Transcribed page contents:
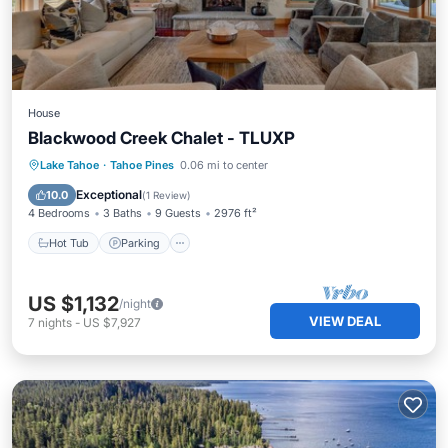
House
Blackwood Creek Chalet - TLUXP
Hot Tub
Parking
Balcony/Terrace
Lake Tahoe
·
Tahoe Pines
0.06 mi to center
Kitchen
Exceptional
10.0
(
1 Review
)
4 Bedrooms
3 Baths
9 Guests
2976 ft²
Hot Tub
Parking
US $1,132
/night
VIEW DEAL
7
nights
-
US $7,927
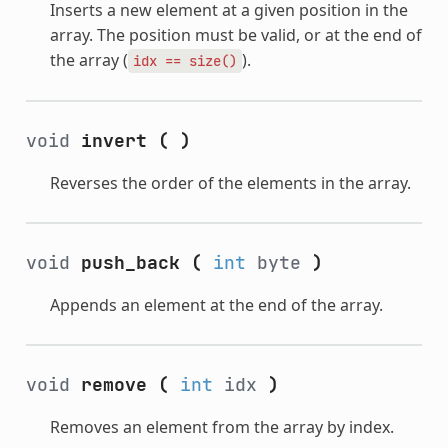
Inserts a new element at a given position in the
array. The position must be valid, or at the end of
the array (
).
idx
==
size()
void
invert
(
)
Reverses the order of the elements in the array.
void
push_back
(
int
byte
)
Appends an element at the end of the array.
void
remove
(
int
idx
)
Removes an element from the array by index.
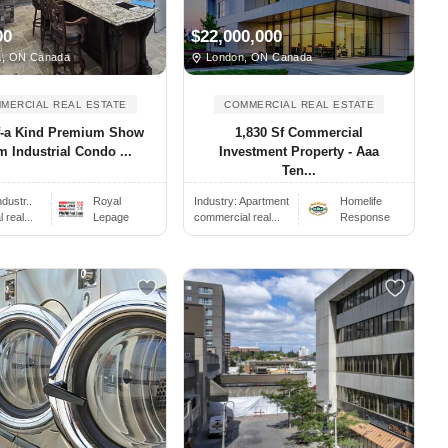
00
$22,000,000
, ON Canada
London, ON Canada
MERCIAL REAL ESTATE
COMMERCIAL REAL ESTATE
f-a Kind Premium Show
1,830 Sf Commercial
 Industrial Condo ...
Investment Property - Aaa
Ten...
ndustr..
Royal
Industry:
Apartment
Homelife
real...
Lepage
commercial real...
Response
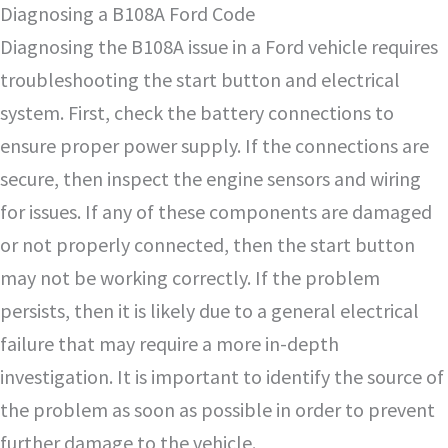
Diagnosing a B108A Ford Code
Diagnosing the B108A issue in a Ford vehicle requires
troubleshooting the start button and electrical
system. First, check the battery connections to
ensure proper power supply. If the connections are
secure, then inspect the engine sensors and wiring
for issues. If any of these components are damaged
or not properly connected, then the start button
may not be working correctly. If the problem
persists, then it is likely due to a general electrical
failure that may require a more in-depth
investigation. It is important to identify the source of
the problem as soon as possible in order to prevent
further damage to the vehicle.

...

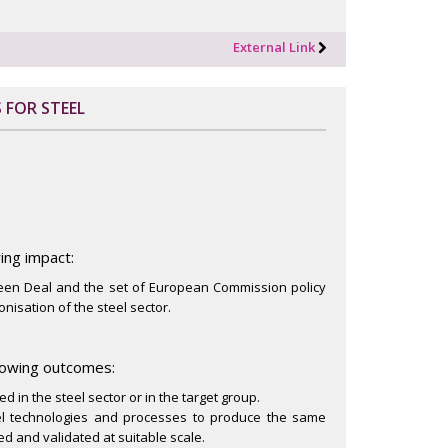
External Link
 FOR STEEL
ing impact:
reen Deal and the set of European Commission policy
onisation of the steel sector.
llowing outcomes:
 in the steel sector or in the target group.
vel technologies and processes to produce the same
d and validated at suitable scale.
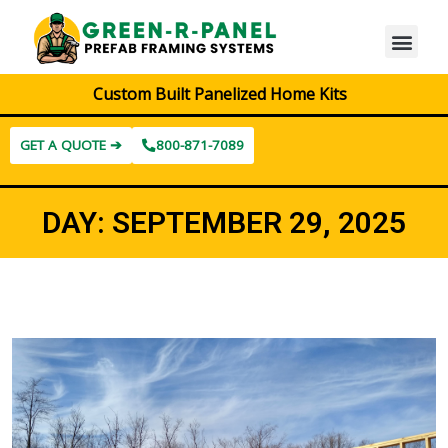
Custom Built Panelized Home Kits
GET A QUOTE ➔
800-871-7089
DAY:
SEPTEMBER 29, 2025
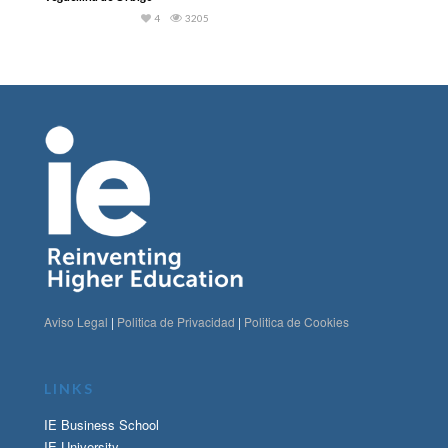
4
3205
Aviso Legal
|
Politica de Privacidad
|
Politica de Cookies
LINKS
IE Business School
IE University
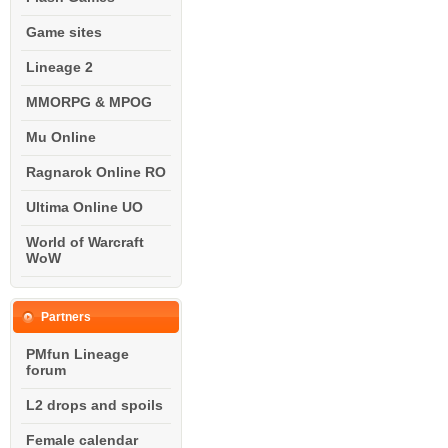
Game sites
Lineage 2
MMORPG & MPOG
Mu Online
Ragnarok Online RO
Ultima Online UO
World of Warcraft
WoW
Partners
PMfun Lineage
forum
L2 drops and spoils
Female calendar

ACTION ITEM: Scan the records for the string "Ford" and show every line that contains it.

EXERCISE SOLUTION:
Diagnosing a B108A Ford Code
Diagnosing the B108A issue in a Ford vehicle requires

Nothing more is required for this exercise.